Nei gruppi gli individui sperimentano, quindi, due tipi di attività e di stati mentali: uno cosciente e razionale, l’altro incosciente e pulsionale. Il primo è definito “gruppo di lavoro” ed è legato al conseguimento di traguardi concreti, esplicitamente dichiarati in vista del raggiungimento di un determinato risultato. A questa attività cosciente si alterna costantemente una dinamica inconscia, derivante “dai contribuiti anonimi dei singoli membri che inconsciamente mettono in comune stati emotivi fortemente regressivi, a motivo dei quali essi perdono parte della loro individualità e acquistano il sentimento di appartenenza al gruppo, sentito come un’entità distinta dalla somma dei singoli membri”. Nel gruppo emerge e si sviluppa un’esperienza sensoriale, affettiva, emotiva, inconscia, una “vita propria” definita come “mentalità di gruppo” o “gruppo di base”. I membri, in seguito ad una regressione inconscia, rinunciano a qualcosa di se stessi, nel momento in cui agiscono come parti del gruppo, da esso condizionati. È importante occuparsi delle dimensioni emotivo-affettive che appartengono al mondo inconscio del gruppo, poiché esse interferiscono continuamente sul gruppo di lavoro, cioè sull’esecuzione del compito.

Bion individua tre modalità di funzionamento del gruppo, dette “assunti di base” vere e proprie fantasie inconsce di tipo magico-onnipotente che il gruppo produce per raggiungere gli obiettivi e  per risolvere i problemi.

Esse rappresentano difese adottate dal gruppo nei confronti dello sviluppo-trattamento, con lo scopo di non far provare al gruppo la frustrazione legata all’apprendimento dall’esperienza, soggetta – per sua natura – a sforzo e a dolore. Essendo inconsce, sono al di fuori della consapevolezza dei membri ed ostacolano l’attività attraverso forti tendenze emotive. A questo proposito, Bion distingue tre assunti di base: 1) di dipendenza: 2) di accoppiamento; 3) di attacco-fuga.

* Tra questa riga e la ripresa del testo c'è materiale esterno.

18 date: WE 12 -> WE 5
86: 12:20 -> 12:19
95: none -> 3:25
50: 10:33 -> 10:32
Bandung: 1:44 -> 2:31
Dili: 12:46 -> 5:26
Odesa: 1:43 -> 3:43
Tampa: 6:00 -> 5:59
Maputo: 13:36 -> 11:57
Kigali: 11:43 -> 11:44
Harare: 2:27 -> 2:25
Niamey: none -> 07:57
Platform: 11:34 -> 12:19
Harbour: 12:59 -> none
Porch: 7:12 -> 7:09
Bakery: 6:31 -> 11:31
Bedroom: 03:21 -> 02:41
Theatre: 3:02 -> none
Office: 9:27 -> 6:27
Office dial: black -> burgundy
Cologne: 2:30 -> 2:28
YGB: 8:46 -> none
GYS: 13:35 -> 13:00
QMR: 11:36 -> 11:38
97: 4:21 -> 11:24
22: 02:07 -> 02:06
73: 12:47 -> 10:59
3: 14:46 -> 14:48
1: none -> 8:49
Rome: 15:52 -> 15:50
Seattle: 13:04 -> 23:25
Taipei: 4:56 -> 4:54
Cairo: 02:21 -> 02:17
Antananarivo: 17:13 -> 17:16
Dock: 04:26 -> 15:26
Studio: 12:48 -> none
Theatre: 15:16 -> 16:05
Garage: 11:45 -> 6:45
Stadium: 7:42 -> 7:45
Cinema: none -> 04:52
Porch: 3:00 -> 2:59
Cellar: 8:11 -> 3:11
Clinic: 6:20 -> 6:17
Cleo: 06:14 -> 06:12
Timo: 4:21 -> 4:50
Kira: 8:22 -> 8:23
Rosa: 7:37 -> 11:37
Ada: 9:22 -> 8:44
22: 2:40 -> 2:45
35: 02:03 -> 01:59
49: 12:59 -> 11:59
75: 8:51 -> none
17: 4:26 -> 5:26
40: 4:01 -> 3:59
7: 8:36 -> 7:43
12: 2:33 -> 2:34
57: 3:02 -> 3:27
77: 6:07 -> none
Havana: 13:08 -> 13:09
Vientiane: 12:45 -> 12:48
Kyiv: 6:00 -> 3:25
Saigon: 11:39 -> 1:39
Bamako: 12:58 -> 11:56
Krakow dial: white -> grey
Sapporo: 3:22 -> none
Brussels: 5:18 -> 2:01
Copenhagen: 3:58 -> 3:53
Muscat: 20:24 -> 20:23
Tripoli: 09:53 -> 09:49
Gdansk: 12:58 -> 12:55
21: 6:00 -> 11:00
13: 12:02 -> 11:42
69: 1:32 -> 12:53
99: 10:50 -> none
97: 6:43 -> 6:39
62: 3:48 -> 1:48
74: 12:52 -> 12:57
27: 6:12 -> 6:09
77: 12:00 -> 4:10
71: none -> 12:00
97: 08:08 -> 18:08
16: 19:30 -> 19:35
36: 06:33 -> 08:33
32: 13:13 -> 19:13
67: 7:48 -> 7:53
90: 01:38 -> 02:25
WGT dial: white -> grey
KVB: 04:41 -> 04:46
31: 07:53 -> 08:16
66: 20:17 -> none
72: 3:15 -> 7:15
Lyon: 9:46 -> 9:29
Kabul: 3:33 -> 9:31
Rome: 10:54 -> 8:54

Il primo descrive la situazione secondo cui il gruppo si riunisce allo scopo di dipendere da qualcuno o da un capo, il quale può risolvere tutti i problemi e sul quale vengono proiettate molte aspettative. Il secondo si riferisce all’attesa o alla speranza di un evento o di un individuo, un Messia, che risolva tutti i problemi del gruppo. Il terzo assunto di base è caratterizzato da una convinzione globale secondo cui esiste un nemico esterno da cui difendersi o attraverso l’evitamento/fuga o tramite l’attacco e poi la fuga.

L’oscillazione tra i due stati mentali – quello razionale consensuale e quello inconscio collusivo – dà origine alla “cultura di gruppo”, cioè alla sua struttura organizzativa vivente, alla sua attività reale, al suo sistema relazionale interno che, secondo Bion, è un tentativo di mediazione automatico e non cosciente tra il gruppo considerato come realtà autonoma e l’individuo.

Questi assunti si intravedono in qualche modo nella pellicola di Ecce Bombo: questo rimando ipotetico e semplice in qualche modo è la chiave della trama del film e del processo di individuazione di Michele e dei suoi amici, per cui evidentemente non può calzare troppo la sopra descritta teoria psicoanalitica del gruppo per il loro processo di individuazione.

Le diverse caratteristiche dei personaggi emergono inevitabili; in queste riunioni infondo non si intraprende un percorso analitico, infatti, tutto ruota intorno una fluttuazione inconcludente di argomenti e problematiche personali esistenzialistiche. Le differenze personologiche si manifestano e a lungo andare, ognuno di loro, Michele soprattutto si distaccherà per procedere con un processo di individualizzazione personale, forse anche se vogliamo di maturazione, che Nanni Moretti, simboleggia magistralmente e metaforicamente nell’ultima scena, quella in cui tutti gli amici dovrebbero andare a trovare Olga, un amica comune, ma dove arriverà solo Michele.